━━━ INFORMATION SHOWN ━━━

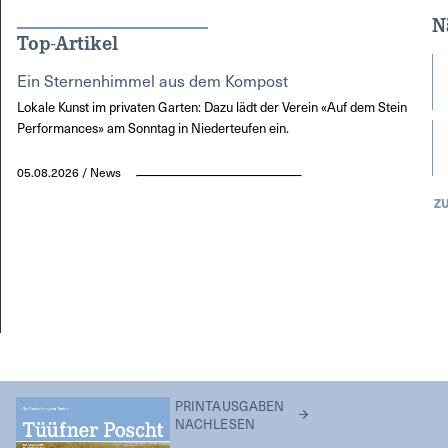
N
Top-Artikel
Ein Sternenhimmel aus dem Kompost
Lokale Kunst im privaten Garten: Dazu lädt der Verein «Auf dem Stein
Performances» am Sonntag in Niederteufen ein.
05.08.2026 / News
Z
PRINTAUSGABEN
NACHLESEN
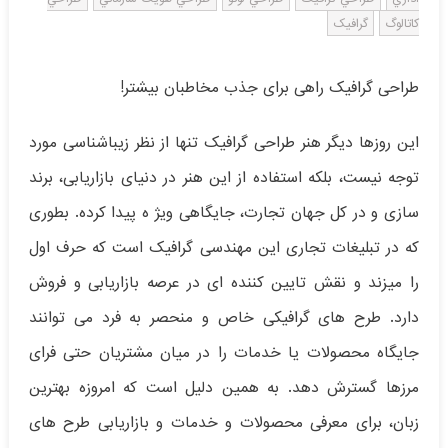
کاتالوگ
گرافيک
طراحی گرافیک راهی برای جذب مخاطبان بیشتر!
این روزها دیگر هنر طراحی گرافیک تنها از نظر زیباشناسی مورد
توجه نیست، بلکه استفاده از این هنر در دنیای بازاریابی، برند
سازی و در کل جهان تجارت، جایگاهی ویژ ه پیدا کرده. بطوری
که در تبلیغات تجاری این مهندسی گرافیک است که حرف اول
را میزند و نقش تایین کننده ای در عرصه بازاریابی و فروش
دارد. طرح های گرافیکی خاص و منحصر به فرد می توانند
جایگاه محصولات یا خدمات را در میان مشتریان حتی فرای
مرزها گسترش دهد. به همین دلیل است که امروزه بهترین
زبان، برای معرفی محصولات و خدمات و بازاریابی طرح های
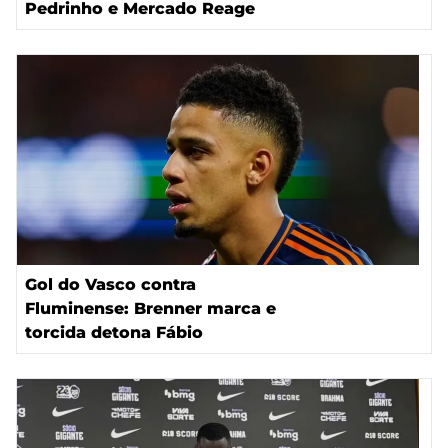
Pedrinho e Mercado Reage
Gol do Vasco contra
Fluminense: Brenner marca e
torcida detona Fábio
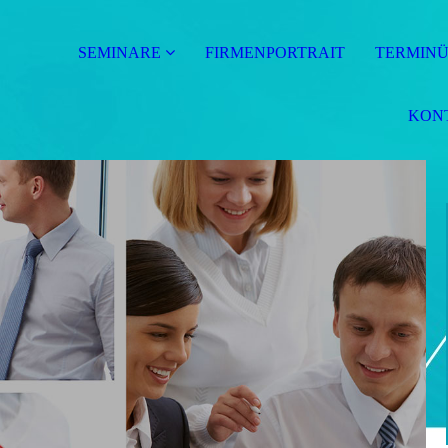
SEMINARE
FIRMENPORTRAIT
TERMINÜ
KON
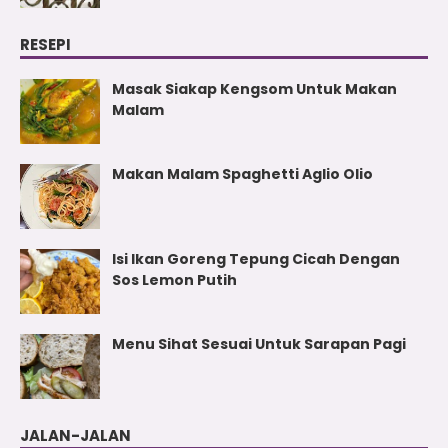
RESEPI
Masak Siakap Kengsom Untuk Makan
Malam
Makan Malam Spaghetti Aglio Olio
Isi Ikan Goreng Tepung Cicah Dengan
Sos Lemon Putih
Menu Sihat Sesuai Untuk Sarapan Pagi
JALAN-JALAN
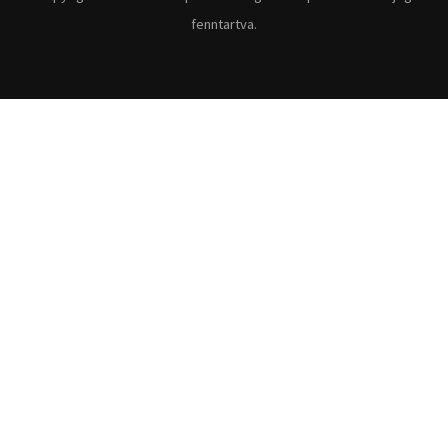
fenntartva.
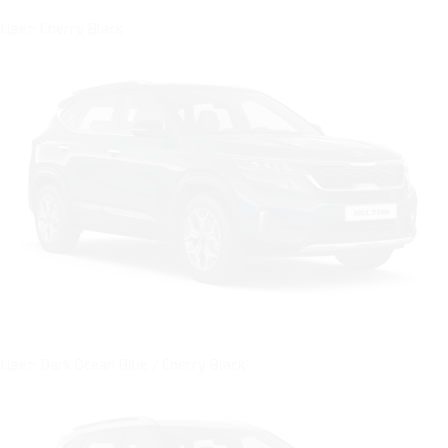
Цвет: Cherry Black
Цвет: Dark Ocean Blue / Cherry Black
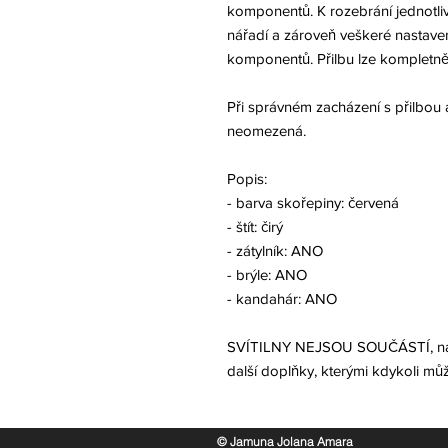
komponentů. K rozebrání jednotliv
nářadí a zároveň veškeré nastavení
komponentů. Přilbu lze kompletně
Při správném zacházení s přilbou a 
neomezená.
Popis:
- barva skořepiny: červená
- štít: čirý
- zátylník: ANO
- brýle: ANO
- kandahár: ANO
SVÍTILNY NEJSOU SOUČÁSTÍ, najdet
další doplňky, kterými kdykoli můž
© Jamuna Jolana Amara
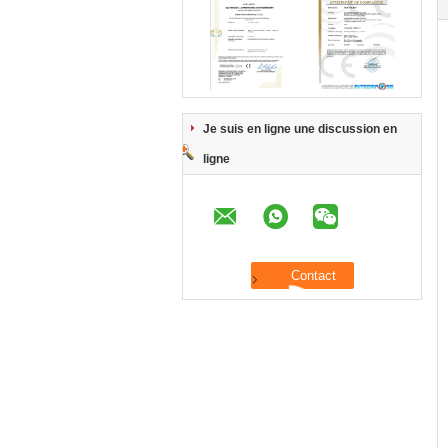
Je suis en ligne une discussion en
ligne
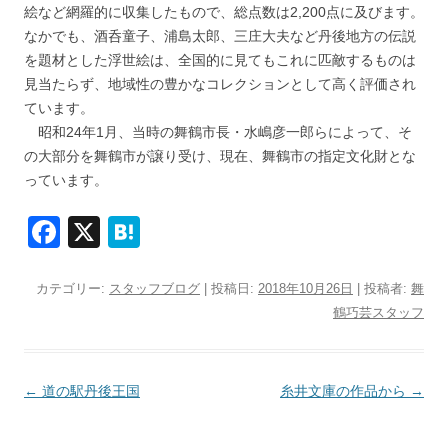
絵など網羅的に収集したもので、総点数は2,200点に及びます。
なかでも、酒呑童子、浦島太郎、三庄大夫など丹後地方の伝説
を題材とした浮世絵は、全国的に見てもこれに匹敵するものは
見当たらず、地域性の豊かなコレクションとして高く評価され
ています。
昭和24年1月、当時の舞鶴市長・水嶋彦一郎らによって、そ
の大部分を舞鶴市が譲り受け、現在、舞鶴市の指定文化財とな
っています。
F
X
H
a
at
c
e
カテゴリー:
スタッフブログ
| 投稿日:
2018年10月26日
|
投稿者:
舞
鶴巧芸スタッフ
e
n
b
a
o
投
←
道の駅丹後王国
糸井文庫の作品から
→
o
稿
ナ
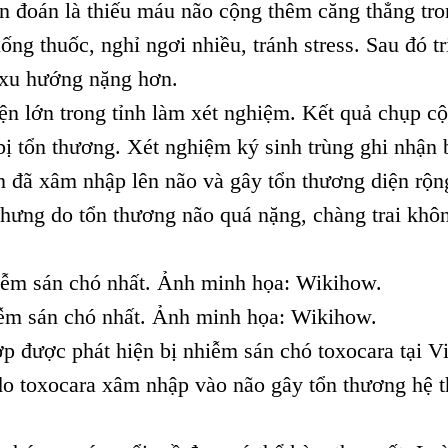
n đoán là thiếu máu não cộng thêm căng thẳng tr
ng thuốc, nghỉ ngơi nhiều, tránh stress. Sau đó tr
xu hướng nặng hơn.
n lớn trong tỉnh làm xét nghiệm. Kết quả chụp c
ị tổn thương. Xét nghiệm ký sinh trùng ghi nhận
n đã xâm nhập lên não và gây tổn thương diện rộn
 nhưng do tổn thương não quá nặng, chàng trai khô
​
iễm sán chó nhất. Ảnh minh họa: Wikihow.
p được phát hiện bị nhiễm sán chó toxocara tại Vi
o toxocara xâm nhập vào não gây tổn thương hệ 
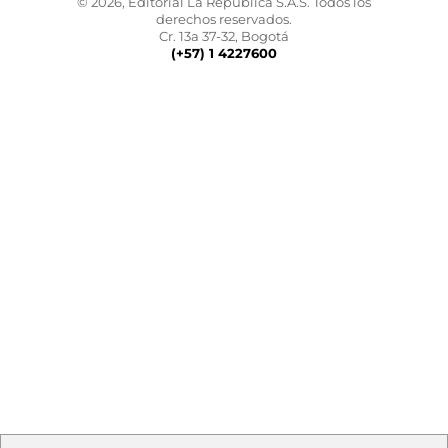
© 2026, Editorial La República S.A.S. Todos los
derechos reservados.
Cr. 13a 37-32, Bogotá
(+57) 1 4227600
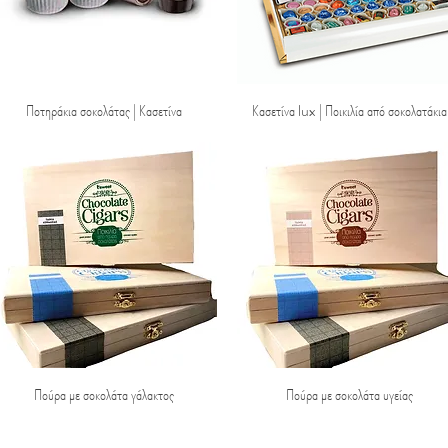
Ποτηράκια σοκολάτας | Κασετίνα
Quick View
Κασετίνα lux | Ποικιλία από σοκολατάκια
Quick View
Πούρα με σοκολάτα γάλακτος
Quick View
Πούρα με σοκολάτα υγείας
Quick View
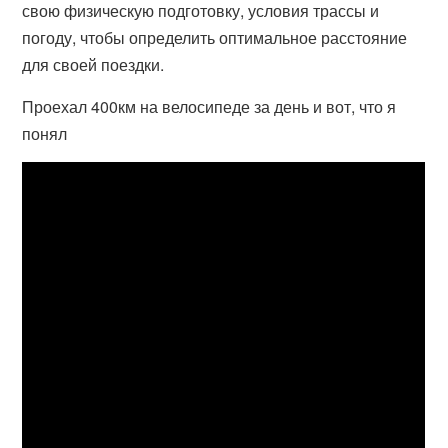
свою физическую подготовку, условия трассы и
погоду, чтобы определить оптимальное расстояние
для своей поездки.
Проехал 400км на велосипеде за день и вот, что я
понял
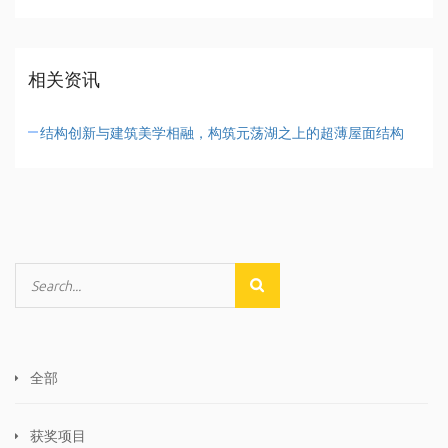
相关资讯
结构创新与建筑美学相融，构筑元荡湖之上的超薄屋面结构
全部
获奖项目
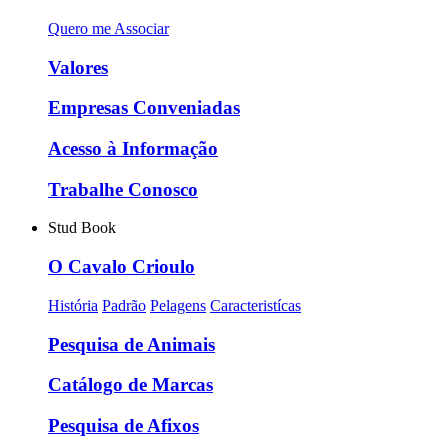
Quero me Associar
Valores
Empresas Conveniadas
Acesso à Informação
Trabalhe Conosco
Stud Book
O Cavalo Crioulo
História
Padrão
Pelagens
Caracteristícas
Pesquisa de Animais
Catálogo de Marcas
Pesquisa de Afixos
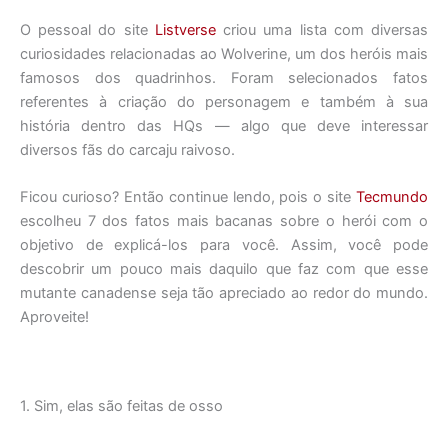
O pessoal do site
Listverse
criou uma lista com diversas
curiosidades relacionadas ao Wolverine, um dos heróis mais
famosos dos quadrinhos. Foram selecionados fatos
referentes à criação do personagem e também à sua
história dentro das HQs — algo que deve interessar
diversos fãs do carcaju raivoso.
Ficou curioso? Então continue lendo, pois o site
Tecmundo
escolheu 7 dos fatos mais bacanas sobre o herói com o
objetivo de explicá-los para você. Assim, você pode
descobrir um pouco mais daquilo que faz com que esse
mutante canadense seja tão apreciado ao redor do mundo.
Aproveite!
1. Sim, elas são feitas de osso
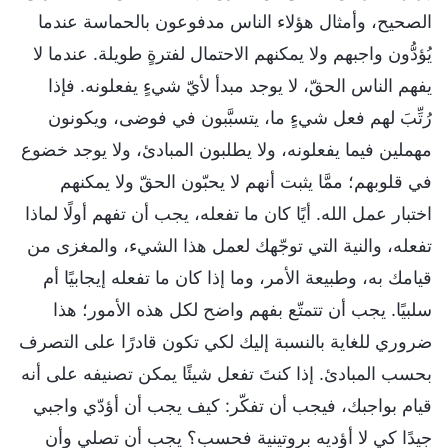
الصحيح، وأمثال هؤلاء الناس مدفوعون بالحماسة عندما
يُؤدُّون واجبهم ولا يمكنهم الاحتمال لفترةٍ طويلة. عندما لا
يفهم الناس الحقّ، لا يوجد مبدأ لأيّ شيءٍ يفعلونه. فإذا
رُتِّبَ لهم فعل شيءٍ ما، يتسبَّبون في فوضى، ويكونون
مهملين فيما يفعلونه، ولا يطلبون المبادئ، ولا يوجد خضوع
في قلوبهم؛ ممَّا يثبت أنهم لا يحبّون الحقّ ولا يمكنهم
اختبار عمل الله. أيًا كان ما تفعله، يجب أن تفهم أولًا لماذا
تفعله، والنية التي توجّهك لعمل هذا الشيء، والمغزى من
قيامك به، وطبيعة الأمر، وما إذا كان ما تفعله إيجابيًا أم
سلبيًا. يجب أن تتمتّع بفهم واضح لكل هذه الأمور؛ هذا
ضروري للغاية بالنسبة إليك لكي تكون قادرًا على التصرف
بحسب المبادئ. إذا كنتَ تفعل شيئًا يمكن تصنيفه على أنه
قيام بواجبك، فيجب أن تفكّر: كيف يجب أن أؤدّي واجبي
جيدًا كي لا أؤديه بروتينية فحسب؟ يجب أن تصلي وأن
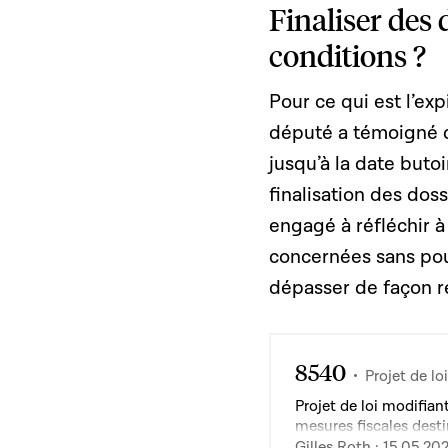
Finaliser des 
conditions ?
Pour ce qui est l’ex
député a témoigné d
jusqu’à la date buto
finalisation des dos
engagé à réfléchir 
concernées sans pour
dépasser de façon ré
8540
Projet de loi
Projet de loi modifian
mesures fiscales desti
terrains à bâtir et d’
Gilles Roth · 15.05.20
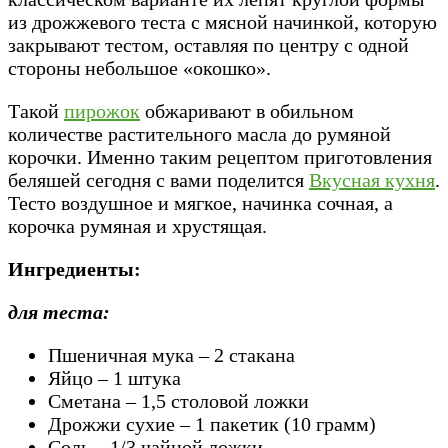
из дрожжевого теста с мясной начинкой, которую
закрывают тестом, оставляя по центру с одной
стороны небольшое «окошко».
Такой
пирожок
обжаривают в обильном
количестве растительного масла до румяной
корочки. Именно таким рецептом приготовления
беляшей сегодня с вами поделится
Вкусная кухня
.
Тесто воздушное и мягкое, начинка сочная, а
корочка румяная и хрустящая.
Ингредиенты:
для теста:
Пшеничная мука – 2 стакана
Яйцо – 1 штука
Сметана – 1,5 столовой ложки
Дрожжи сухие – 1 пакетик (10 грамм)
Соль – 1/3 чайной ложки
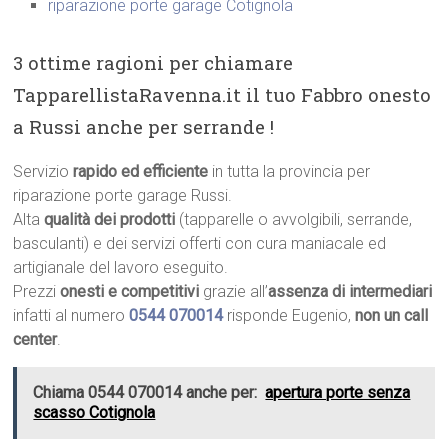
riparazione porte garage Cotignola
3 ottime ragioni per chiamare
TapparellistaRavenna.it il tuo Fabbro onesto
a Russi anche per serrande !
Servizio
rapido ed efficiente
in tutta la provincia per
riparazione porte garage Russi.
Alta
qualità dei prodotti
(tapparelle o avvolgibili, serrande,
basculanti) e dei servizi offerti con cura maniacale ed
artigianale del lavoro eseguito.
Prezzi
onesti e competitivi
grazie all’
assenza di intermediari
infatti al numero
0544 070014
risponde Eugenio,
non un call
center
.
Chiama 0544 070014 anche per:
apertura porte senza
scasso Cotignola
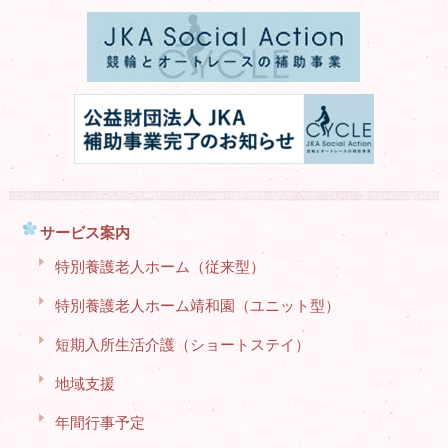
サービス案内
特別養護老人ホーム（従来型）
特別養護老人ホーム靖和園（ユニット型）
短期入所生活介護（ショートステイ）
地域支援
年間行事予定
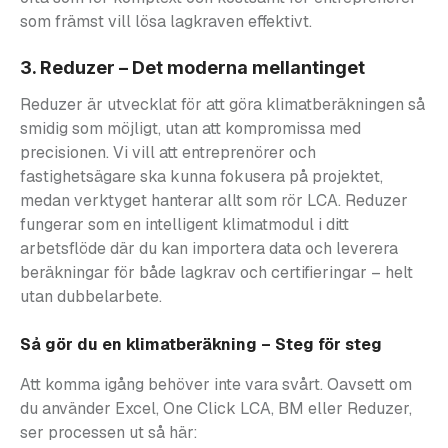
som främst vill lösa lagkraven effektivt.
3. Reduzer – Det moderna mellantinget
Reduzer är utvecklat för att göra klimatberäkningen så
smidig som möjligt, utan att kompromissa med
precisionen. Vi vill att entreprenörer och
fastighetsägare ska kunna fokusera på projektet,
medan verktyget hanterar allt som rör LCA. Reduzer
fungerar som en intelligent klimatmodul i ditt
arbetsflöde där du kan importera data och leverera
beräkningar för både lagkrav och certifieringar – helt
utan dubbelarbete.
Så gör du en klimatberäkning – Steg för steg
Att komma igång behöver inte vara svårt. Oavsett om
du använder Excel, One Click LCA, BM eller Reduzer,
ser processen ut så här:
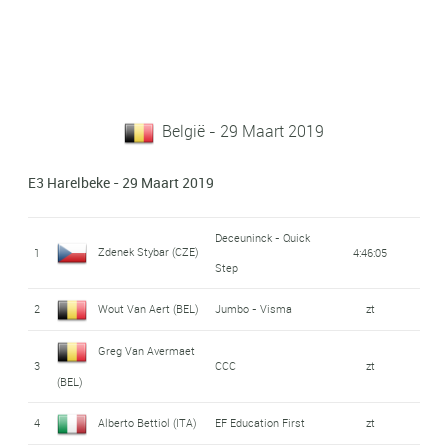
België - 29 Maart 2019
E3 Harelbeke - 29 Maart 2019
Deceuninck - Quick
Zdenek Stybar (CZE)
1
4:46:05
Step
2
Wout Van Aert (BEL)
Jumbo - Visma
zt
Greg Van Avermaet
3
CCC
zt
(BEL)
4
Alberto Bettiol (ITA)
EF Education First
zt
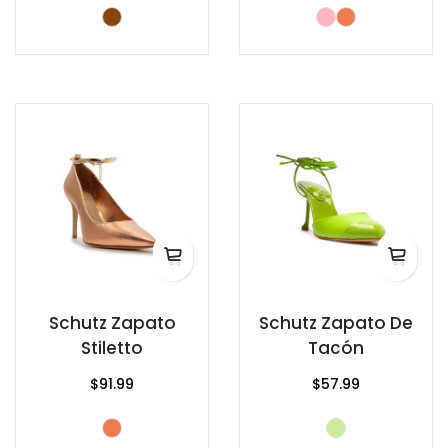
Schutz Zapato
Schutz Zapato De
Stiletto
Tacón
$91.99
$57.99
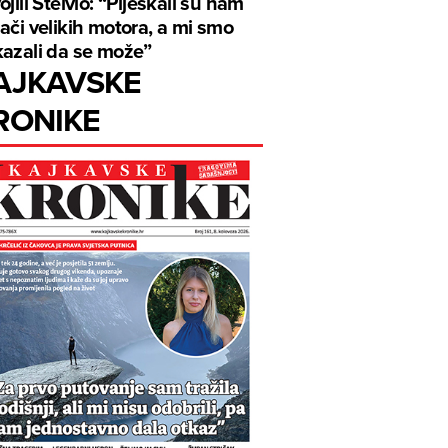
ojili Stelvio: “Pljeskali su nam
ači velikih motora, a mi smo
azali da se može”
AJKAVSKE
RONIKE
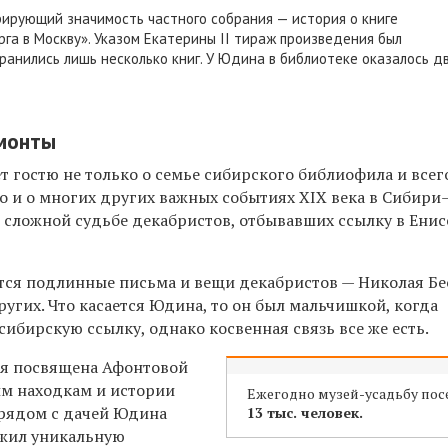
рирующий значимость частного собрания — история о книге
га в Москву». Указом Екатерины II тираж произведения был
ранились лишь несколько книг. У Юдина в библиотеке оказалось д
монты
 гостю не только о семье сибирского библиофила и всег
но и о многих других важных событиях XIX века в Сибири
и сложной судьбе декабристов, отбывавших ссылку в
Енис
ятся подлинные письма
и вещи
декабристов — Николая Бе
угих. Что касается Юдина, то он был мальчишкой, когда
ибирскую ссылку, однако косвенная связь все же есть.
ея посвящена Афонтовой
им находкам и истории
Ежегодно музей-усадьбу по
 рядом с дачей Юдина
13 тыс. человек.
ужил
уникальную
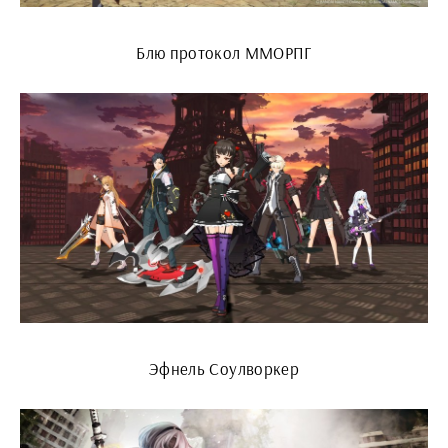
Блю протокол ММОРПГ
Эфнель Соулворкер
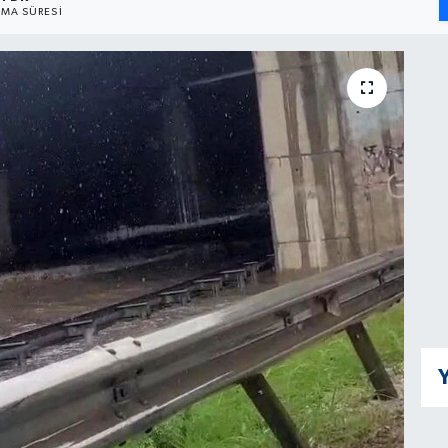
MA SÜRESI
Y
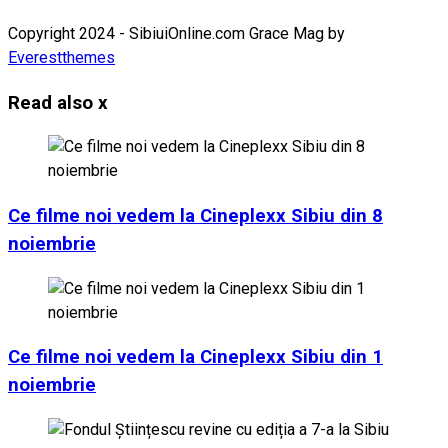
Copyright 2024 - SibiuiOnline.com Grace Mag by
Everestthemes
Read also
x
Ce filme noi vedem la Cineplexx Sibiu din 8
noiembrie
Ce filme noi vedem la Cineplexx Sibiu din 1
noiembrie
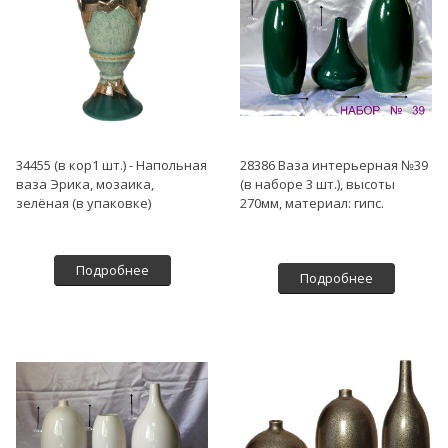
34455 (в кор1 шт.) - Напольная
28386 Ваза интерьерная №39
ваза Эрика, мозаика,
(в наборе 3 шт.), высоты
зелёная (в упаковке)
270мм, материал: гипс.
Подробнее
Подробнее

━━━

● **PROBLEM TO SOLVE**
Lines in the material above that include the string "المبادئ" should be listed.

● **ANSWER**
مهملين فيما يفعلونه، ولا يطلبون المبادئ، ولا يوجد خضوع
بحسب المبادئ. إذا كنتَ تفعل شيئًا يمكن تصنيفه على أنه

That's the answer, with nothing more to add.